* [PATCH] vhost: don't forget to schedule()
@ 2012-02-27 13:07 Nadav Har'El
2012-02-28 13:07 ` Avi Kivity
0 siblings, 1 reply; 7+ messages in thread
From: Nadav Har'El @ 2012-02-27 13:07 UTC (permalink / raw)
To: kvm; +Cc: mst, abelg
This is a tiny, but important, patch to vhost.
Vhost's worker thread only called schedule() when it had no work to do, and
it wanted to go to sleep. But if there's always work to do, e.g., the guest
is running a network-intensive program like netperf with small message sizes,
schedule() was *never* called. This had several negative implications (on
non-preemptive kernels):
1. Passing time was not properly accounted to the "vhost" process (ps and
top would wrongly show it using zero CPU time).

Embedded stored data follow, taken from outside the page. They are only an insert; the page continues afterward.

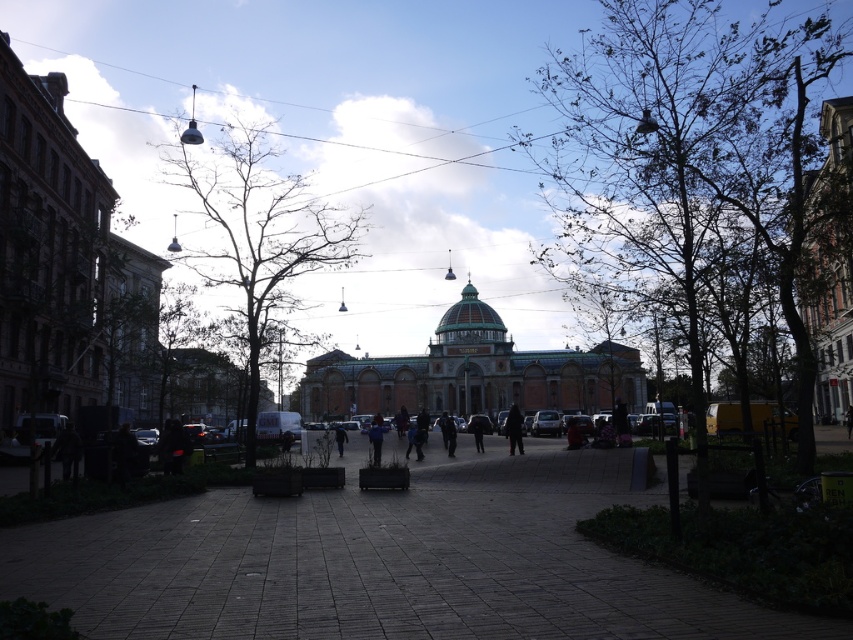 How far apart are brick pavement at center and bare branches at left?

A distance of 49.03 meters exists between brick pavement at center and bare branches at left.

What do you see at coordinates (384, 561) in the screenshot?
I see `brick pavement at center` at bounding box center [384, 561].

Where is `brick pavement at center`? brick pavement at center is located at coordinates (384, 561).

Between bare branches at left and dark blue jacket at center, which one appears on the right side from the viewer's perspective?

From the viewer's perspective, dark blue jacket at center appears more on the right side.

Can you confirm if bare branches at left is wider than dark blue jacket at center?

Yes.

I want to click on bare branches at left, so click(x=257, y=236).

Identify the location of bare branches at left. (257, 236).

Can you confirm if green leafy tree at center is smaller than bare branches at left?

Actually, green leafy tree at center might be larger than bare branches at left.

Describe the element at coordinates (688, 150) in the screenshot. I see `green leafy tree at center` at that location.

Locate an element on the screen. The width and height of the screenshot is (853, 640). green leafy tree at center is located at coordinates (688, 150). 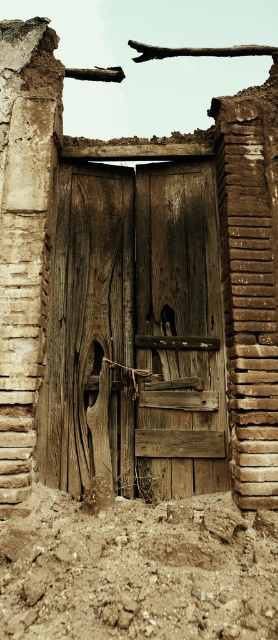 Question: Does weathered wood door at center appear on the right side of brown sandy soil at lower center?

Choices:
 (A) no
 (B) yes

Answer: (A)

Question: Can you confirm if weathered wood door at center is thinner than brown sandy soil at lower center?

Choices:
 (A) no
 (B) yes

Answer: (B)

Question: Can you confirm if weathered wood door at center is positioned to the right of brown sandy soil at lower center?

Choices:
 (A) no
 (B) yes

Answer: (A) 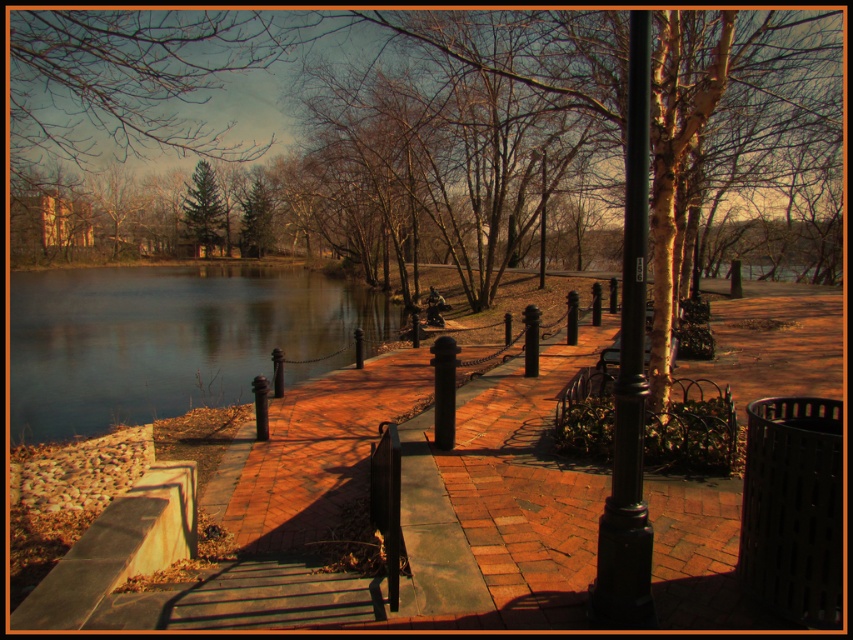 Question: Which of the following is the closest to the observer?

Choices:
 (A) (140, 51)
 (B) (646, 84)

Answer: (B)

Question: Is black metal pole at center behind green matte tree at center?

Choices:
 (A) yes
 (B) no

Answer: (B)

Question: Does black metal pole at center come in front of green textured pine tree at upper center?

Choices:
 (A) yes
 (B) no

Answer: (A)

Question: Can you confirm if green matte tree at upper center is positioned to the right of metallic pole at center?

Choices:
 (A) no
 (B) yes

Answer: (A)

Question: Estimate the real-world distances between objects in this image. Which object is closer to the black metal pole at center?

Choices:
 (A) green textured pine tree at upper center
 (B) green matte tree at upper center
 (C) green matte tree at center
 (D) smooth water at center

Answer: (B)

Question: Which of the following is the closest to the observer?

Choices:
 (A) (543, 230)
 (B) (253, 228)
 (C) (207, 211)

Answer: (A) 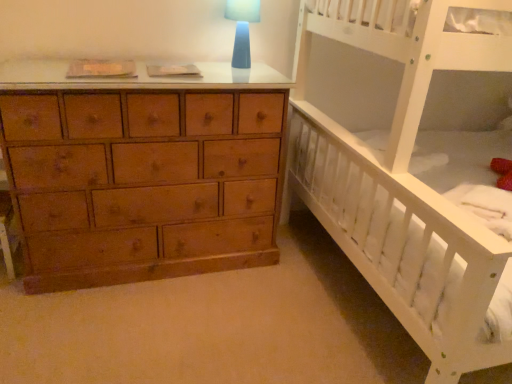 Question: Is point (225, 3) closer or farther from the camera than point (480, 36)?

Choices:
 (A) farther
 (B) closer

Answer: (A)

Question: Looking at their shapes, would you say blue glass lampshade at upper center is wider or thinner than white wooden bunk bed at right?

Choices:
 (A) thin
 (B) wide

Answer: (A)

Question: Visually, is blue glass lampshade at upper center positioned to the left or to the right of white wooden bunk bed at right?

Choices:
 (A) left
 (B) right

Answer: (A)

Question: Is point (463, 86) positioned closer to the camera than point (244, 21)?

Choices:
 (A) farther
 (B) closer

Answer: (A)

Question: Considering the relative positions of white wooden bunk bed at right and blue glass lampshade at upper center in the image provided, is white wooden bunk bed at right to the left or to the right of blue glass lampshade at upper center?

Choices:
 (A) right
 (B) left

Answer: (A)

Question: Is white wooden bunk bed at right taller or shorter than blue glass lampshade at upper center?

Choices:
 (A) short
 (B) tall

Answer: (B)

Question: In the image, is white wooden bunk bed at right positioned in front of or behind blue glass lampshade at upper center?

Choices:
 (A) front
 (B) behind

Answer: (A) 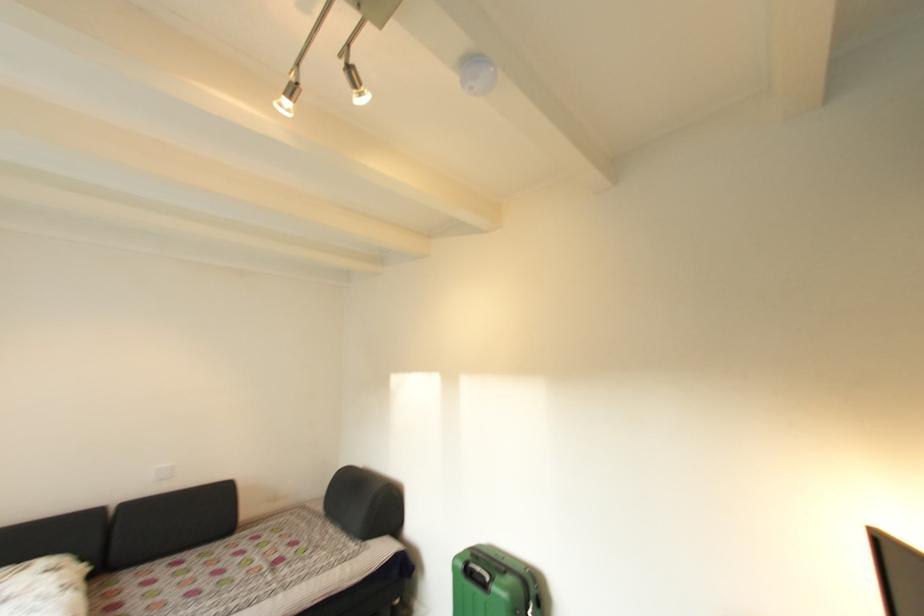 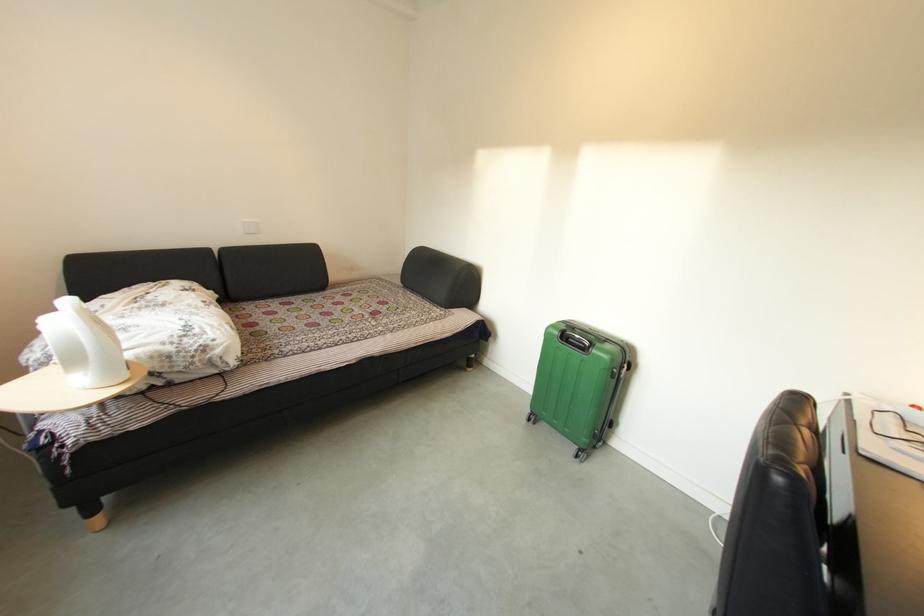 Question: Based on the continuous images, in which direction is the camera rotating? Reply with the corresponding letter.

Choices:
 (A) Left
 (B) Right
 (C) Up
 (D) Down

Answer: (D) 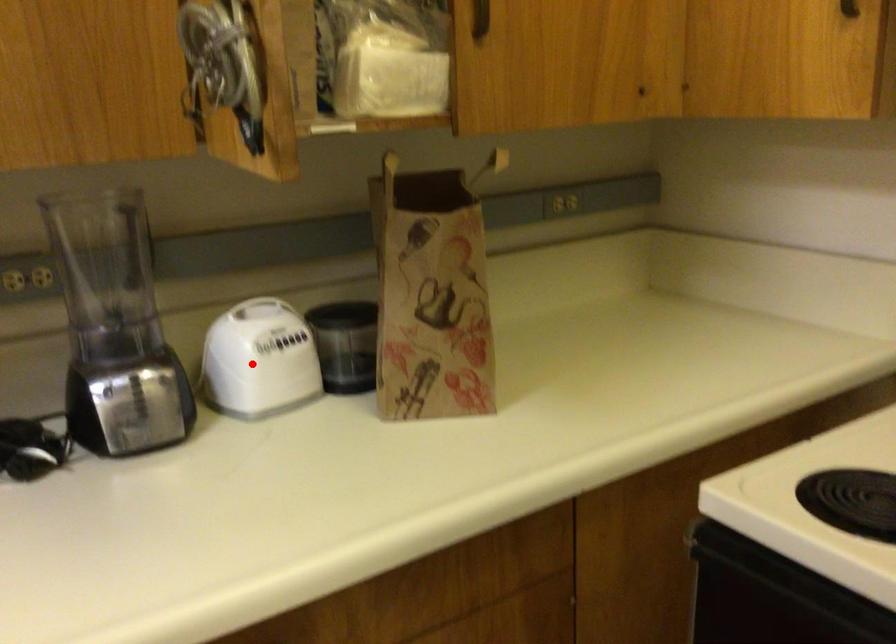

2. Sometimes error messages about RCU timeouts would be printed, if the
core running the vhost thread didn't schedule() for a very long time.
3. Worst of all, a vhost thread would "hog" the core. If several vhost
threads need to share the same core, typically one would get most of the
CPU time (and its associated guest most of the performance), while the
others hardly get any work done.
The trivial solution is to add
if (need_resched())
schedule();
After doing every piece of work. This will not do the heavy schedule() all
the time, just when the timer interrupt decided a reschedule is warranted
(so need_resched returns true).
Thanks to Abel Gordon for this patch.
Signed-off-by: Nadav Har'El <nyh@il.ibm.com>
---
vhost.c | 2 ++
1 file changed, 2 insertions(+)
diff --git a/drivers/vhost/vhost.c b/drivers/vhost/vhost.c
index c14c42b..ae66278 100644
--- a/drivers/vhost/vhost.c
+++ b/drivers/vhost/vhost.c
@@ -222,6 +222,8 @@ static int vhost_worker(void *data)
if (work) {
__set_current_state(TASK_RUNNING);
work->fn(work);
+ if (need_resched())
+ schedule();
} else
schedule();
--
Nadav Har'El | Monday, Feb 27 2012,
nyh@math.technion.ac.il |-----------------------------------------
Phone +972-523-790466, ICQ 13349191 |Ways to Relieve Stress #10: Make up a
http://nadav.harel.org.il |language and ask people for directions.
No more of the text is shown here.